Fortunately, there are laws and procedures designed to protect the individual from domestic violence. And there are ways to be sure you or a loved one does not suffer from further harm.
WHAT REALLY IS DOMESTIC VIOLENCE?
The law defines Domestic Violence as any act which endangers the welfare of another through physical or severe emotional abuse or places a person in reasonable fear for their safety. It includes physical assaults, threats of violence, actions that cause an individual to fear for his or her safety, forced sexual contact, any abuse conducted against a child, or harassment – behavior intended to seriously annoy or interfere with another person.
THE PREVENTION OF DOMESTIC VIOLENCE
The objective of the Prevention of Domestic Violence Act is simple. To protect cohabitants of the home from being victims of violence in any of a number of forms. It exists to protect the individual. It should never be used for a tactical advantage (e.g., to get someone to move out of the house simply because he or she is no longer wanted there).
HOW CAN THIS LAW HELP ME?
The Act is designed to immediately remove the offender and provide protection for the victim. If you are the victim of Domestic Violence, the following steps should immediately be taken:
- If the act occurs between 8 AM and 5 PM, leave the premises and go directly to the County Court (Family Division). File a complaint with the Domestic Violence Unit requesting a temporary restraining order. This order gives local police the authority to remove the abuser from the home.
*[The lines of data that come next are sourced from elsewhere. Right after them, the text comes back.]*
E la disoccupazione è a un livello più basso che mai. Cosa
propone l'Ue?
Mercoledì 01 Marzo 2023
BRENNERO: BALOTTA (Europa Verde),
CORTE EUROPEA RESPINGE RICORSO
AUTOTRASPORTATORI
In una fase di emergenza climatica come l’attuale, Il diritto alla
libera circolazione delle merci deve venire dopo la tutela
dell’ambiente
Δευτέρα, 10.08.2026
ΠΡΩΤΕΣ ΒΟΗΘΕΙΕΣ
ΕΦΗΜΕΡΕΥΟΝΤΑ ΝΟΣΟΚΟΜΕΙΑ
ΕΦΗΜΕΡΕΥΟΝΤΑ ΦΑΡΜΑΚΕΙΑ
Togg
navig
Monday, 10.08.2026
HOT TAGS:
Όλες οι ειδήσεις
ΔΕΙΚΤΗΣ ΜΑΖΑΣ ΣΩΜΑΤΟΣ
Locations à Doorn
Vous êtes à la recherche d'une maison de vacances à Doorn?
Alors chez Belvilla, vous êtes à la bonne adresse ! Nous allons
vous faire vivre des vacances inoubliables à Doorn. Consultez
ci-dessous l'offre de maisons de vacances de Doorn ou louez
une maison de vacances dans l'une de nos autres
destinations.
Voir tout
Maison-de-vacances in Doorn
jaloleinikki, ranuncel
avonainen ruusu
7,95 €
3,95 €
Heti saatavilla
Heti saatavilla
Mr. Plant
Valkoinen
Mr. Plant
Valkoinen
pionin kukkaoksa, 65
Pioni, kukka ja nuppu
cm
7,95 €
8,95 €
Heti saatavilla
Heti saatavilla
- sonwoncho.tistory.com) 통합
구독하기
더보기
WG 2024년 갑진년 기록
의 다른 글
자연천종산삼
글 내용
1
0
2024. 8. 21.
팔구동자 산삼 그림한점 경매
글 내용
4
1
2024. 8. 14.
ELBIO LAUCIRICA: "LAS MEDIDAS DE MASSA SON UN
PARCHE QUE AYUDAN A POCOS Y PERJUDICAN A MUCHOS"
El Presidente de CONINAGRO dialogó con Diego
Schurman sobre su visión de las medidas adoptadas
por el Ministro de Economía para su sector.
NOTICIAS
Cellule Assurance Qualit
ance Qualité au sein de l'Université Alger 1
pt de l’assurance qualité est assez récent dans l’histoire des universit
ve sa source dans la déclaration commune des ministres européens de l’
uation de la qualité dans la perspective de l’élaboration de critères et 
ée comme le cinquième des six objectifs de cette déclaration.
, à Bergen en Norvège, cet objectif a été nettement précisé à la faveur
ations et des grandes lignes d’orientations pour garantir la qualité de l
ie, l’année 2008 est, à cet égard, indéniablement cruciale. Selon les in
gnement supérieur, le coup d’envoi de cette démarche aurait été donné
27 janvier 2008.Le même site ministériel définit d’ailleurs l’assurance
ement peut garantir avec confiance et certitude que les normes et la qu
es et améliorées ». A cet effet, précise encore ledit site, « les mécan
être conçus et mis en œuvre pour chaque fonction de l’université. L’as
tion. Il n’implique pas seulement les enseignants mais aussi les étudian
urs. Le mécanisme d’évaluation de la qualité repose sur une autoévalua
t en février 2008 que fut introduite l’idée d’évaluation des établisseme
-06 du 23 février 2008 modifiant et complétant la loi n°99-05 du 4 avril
- If the act occurs at some other time, call or go to the police department and file a complaint asking for a temporary restraining order.
- Always be sure to include a notation of any prior acts of domestic violence.
- Meet with an attorney as soon as possible after filing for a restraining order or as soon as you suspect that you are or may become a victim of Domestic Violence.
A temporary restraining order is valid for approximately ten days. The court will then hold a hearing to determine whether to make this order permanent. At the hearing, the judge will take testimony from all parties. If the judge grants the permanent restraining order, the abuser is not allowed back into the home.
In addition, issues of visitation, child support, and the extent of any contact between the parties may also be addressed at this time.
The judge may also order the abuser to contribute to your attorney's fees. While having an attorney present is not mandatory at this hearing, it is critical to be aggressively represented. If you do not prevail, the abuser may be allowed to return to your home.
WHAT TO EXPECT FROM YOUR ATTORNEY
An experienced matrimonial attorney should assist you in preparing your testimony. In addition, your counsel should discuss whether you are entitled to monetary damages as a result of the abuse. Support needs for you and your children, as well as custody issues should be reviewed. You should consider and expect your attorney to be your advocate in gaining protection for yourself.
Enforcement of the restraining order is critical to the protection of the victim. In those cases where the order is violated, abusers may be charged with a violation of a court order, contempt of court, and face possible incarceration.
The most important thing to understand however, is that no one should be a victim of any type of Domestic Violence, whether it be physical or threatening in scope. There are ways to seek protection for yourself and your loved ones.